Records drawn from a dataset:
= Beginning of Section =
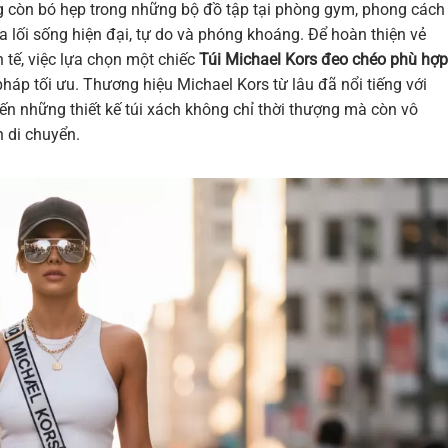
g còn bó hẹp trong những bộ đồ tập tại phòng gym, phong cách
 lối sống hiện đại, tự do và phóng khoáng. Để hoàn thiện vẻ
 tế, việc lựa chọn một chiếc
Túi Michael Kors đeo chéo phù hợp
pháp tối ưu. Thương hiệu Michael Kors từ lâu đã nổi tiếng với
n những thiết kế túi xách không chỉ thời thượng mà còn vô
 di chuyển.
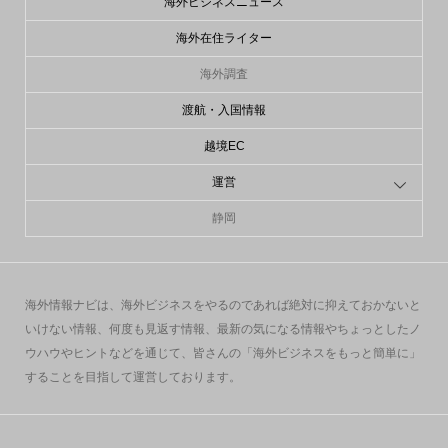
海外ビジネスニュース
海外在住ライター
海外調査
渡航・入国情報
越境EC
運営
静岡
海外情報ナビは、海外ビジネスをやるのであれば絶対に抑えておかないと
いけない情報、何度も見返す情報、最新の気になる情報やちょっとしたノ
ウハウやヒントなどを通じて、皆さんの「海外ビジネスをもっと簡単に」
することを目指して運営しております。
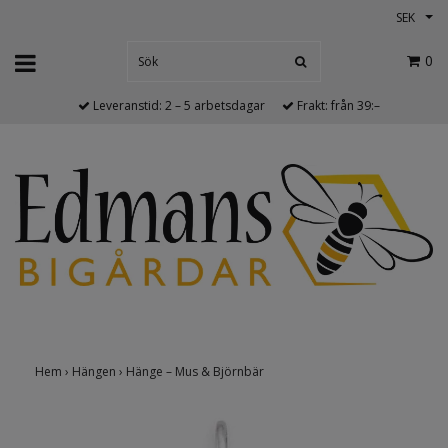
SEK
0
Leveranstid: 2 – 5 arbetsdagar
Frakt: från 39:–
Hem
›
Hängen
›
Hänge – Mus & Björnbär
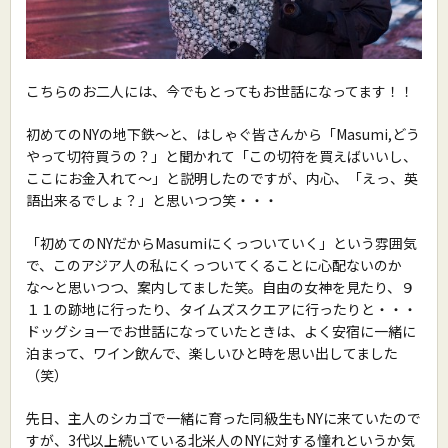
こちらのお二人には、今でもとってもお世話になってます！！
初めてのNYの地下鉄〜と、はしゃぐ皆さんから「Masumi,どう
やって切符買うの？」と聞かれて「この切符を買えばいいし、
ここにお金入れて〜」と説明したのですが、内心、「えっ、英
語出来るでしょ？」と思いつつ笑・・・
「初めてのNYだからMasumiにくっついていく」という雰囲気
で、このアジア人の私にくっついてくることに心配ないのか
な〜と思いつつ、案内してました笑。自由の女神を見たり、９
１１の跡地に行ったり、タイムズスクエアに行ったりと・・・
ドッグショーでお世話になっていたときは、よく安宿に一緒に
泊まって、ワイン飲んで、楽しいひと時を思い出してました
（笑）
先日、主人のシカゴで一緒に育った同級生もNYに来ていたので
すが、3代以上続いている北米人のNYに対する憧れというか気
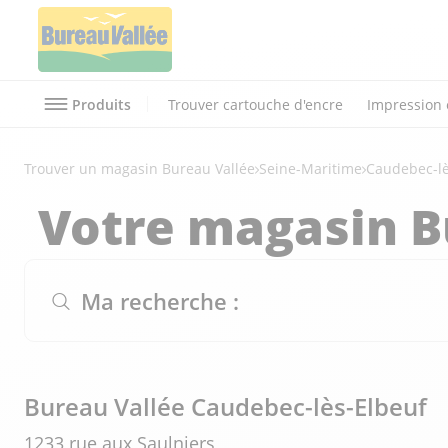
Produits
Trouver cartouche d'encre
Impression 
Trouver un magasin Bureau Vallée
Seine-Maritime
Caudebec-lè
Votre magasin B
Ma recherche :
Bureau Vallée Caudebec-lès-Elbeuf
1233 rue aux Saulniers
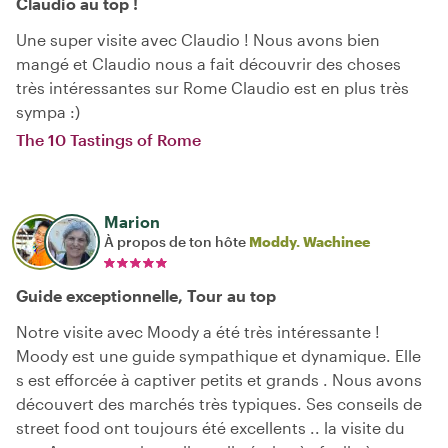
Claudio au top !
Une super visite avec Claudio ! Nous avons bien
mangé et Claudio nous a fait découvrir des choses
très intéressantes sur Rome Claudio est en plus très
sympa :)
The 10 Tastings of Rome
Marion
À propos de ton hôte
Moddy. Wachinee
Guide exceptionnelle, Tour au top
Notre visite avec Moody a été très intéressante !
Moody est une guide sympathique et dynamique. Elle
s est efforcée à captiver petits et grands . Nous avons
découvert des marchés très typiques. Ses conseils de
street food ont toujours été excellents .. la visite du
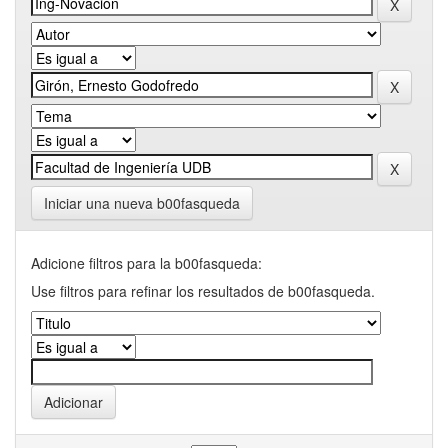
Iniciar una nueva b00fasqueda
Adicione filtros para la b00fasqueda:
Use filtros para refinar los resultados de b00fasqueda.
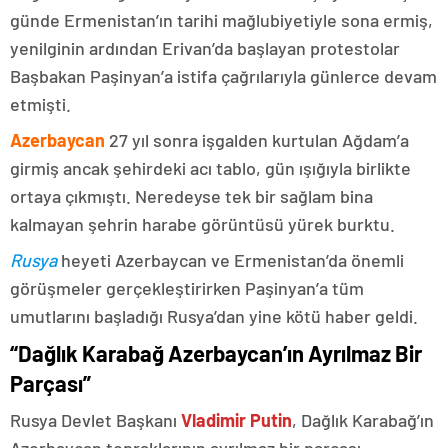
günde Ermenistan’ın tarihi mağlubiyetiyle sona ermiş,
yenilginin ardından Erivan’da başlayan protestolar
Başbakan Paşinyan’a istifa çağrılarıyla günlerce devam
etmişti.
Azerbaycan
27 yıl sonra işgalden kurtulan Ağdam’a
girmiş ancak şehirdeki acı tablo, gün ışığıyla birlikte
ortaya çıkmıştı. Neredeyse tek bir sağlam bina
kalmayan şehrin harabe görüntüsü yürek burktu.
Rusya
heyeti Azerbaycan ve Ermenistan’da önemli
görüşmeler gerçekleştirirken Paşinyan’a tüm
umutlarını başladığı Rusya’dan yine kötü haber geldi.
“Dağlık Karabağ Azerbaycan’ın Ayrılmaz Bir
Parçası”
Rusya Devlet Başkanı
Vladimir Putin
, Dağlık Karabağ’ın
Azerbaycan topraklarının ayrılmaz bir parçası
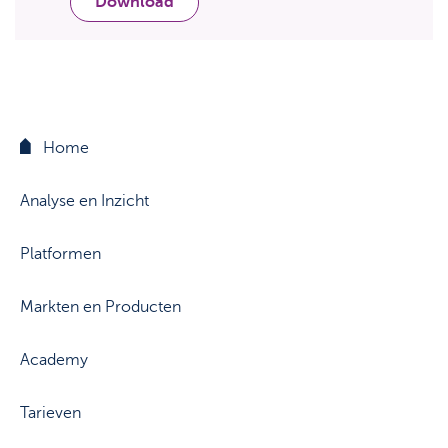
Download
Support
Strategie & Analyse
Documentcenter
Veelgestelde vragen
Lexicon
Home
Analyse en Inzicht
Platformen
Markten en Producten
Academy
Tarieven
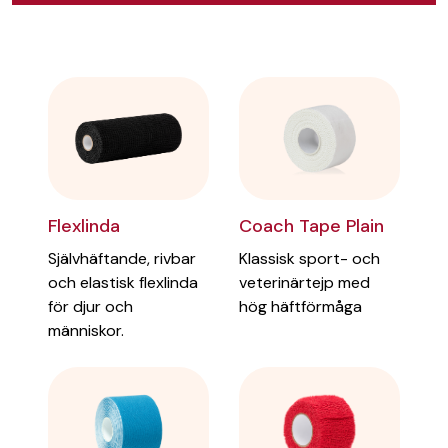
Coach Tape Plain
Flexlinda
Klassisk sport- och
Självhäftande, rivbar
veterinärtejp med
och elastisk flexlinda
hög häftförmåga
för djur och
människor.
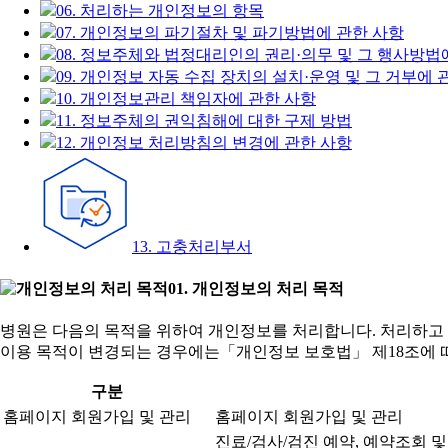
06. 처리하는 개인정보의 항목
07. 개인정보의 파기절차 및 파기방법에 관한 사항
08. 정보주체와 법정대리인의 권리·의무 및 그 행사방법
09. 개인정보 자동 수집 장치의 설치·운영 및 그 거부에 
10. 개인정보관리 책임자에 관한 사항
11. 정보주체의 권익침해에 대한 구제 방법
12. 개인정보 처리방침의 변경에 관한 사항
13. 고충처리부서
01. 개인정보의 처리 목적
병원은 다음의 목적을 위하여 개인정보를 처리합니다. 처리하고 
이용 목적이 변경되는 경우에는「개인정보 보호법」 제18조에 따
구분
홈페이지 회원가입 및 관리
홈페이지 회원가입 및 관리
진료/검사/검진 예약, 예약조회 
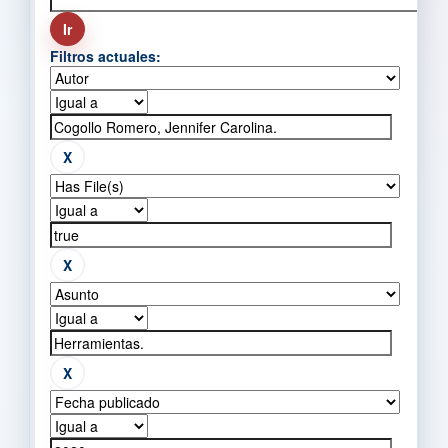
Filtros actuales:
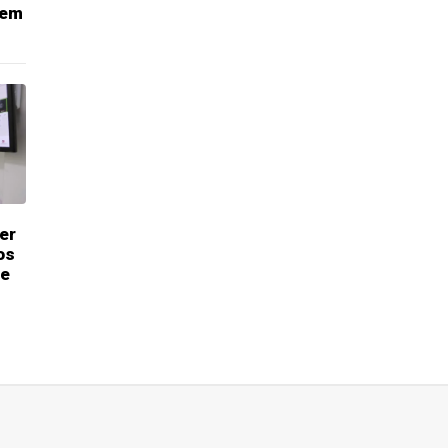
 em
er
os
se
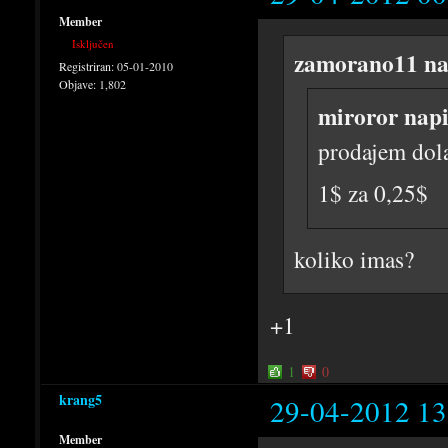
Member
Isključen
zamorano11 na
Registriran:
05-01-2010
Objave:
1,802
miroror napi
prodajem dola
1$ za 0,25$
koliko imas?
+1
1
0
krang5
29-04-2012 13
Member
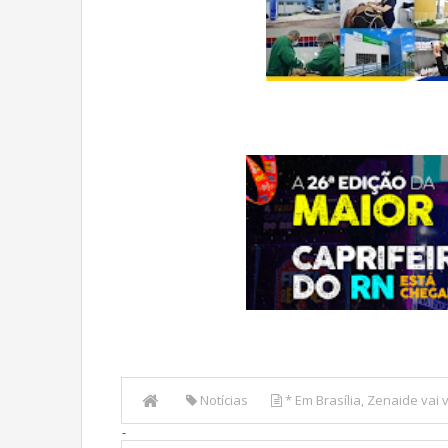
Notícias
* Em Brasília, Zenaide vai
-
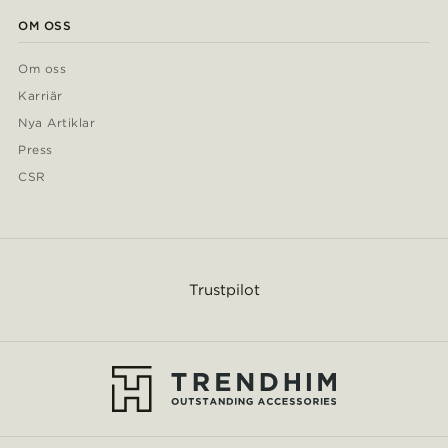
OM OSS
Om oss
Karriär
Nya Artiklar
Press
CSR
Trustpilot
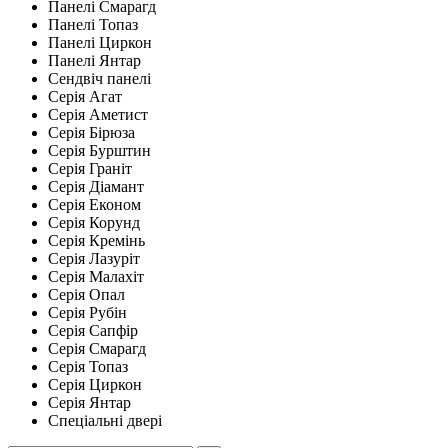
Панелі Смарагд
Панелі Топаз
Панелі Циркон
Панелі Янтар
Сендвіч панелі
Серія Агат
Серія Аметист
Серія Бірюза
Серія Бурштин
Серія Граніт
Серія Діамант
Серія Економ
Серія Корунд
Серія Кремінь
Серія Лазуріт
Серія Малахіт
Серія Опал
Серія Рубін
Серія Сапфір
Серія Смарагд
Серія Топаз
Серія Циркон
Серія Янтар
Спеціальні двері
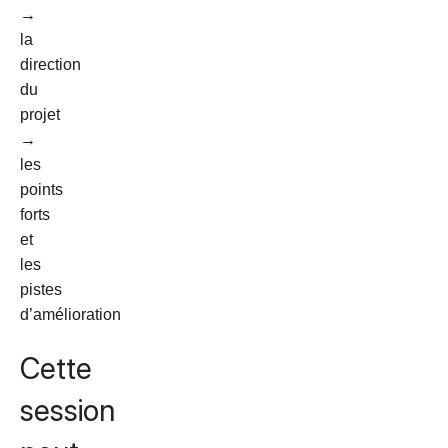
→
la
direction
du
projet
→
les
points
forts
et
les
pistes
d’amélioration
Cette
session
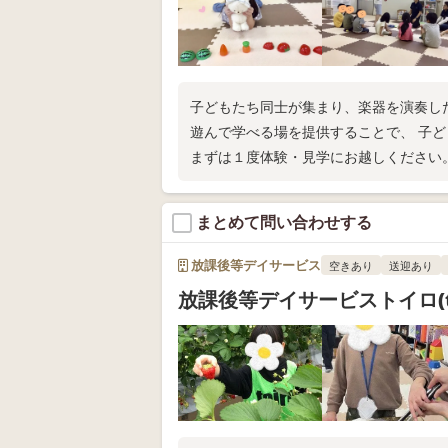
子どもたち同士が集まり、楽器を演奏し
遊んで学べる場を提供することで、 子
まずは１度体験・見学にお越しください
まとめて問い合わせする
放課後等デイサービス
空きあり
送迎あり
放課後等デイサービストイロ(to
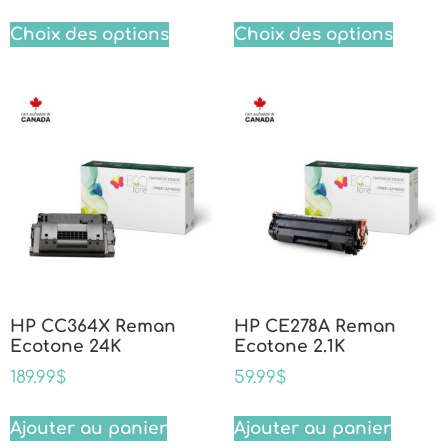
Choix des options
Choix des options
HP CC364X Reman
HP CE278A Reman
Ecotone 24K
Ecotone 2.1K
189.99
$
59.99
$
Ajouter au panier
Ajouter au panier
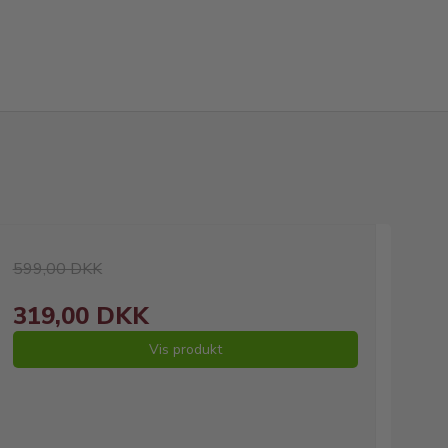
599,00 DKK
319,00 DKK
Vis produkt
= End of Section =
- Assignment -
In the data above, find each line that uses the string "Bureau". Copy it.

- Answer area -
Trouver un magasin Bureau Vallée
Bureau Vallée Caudebec-lès-Elbeuf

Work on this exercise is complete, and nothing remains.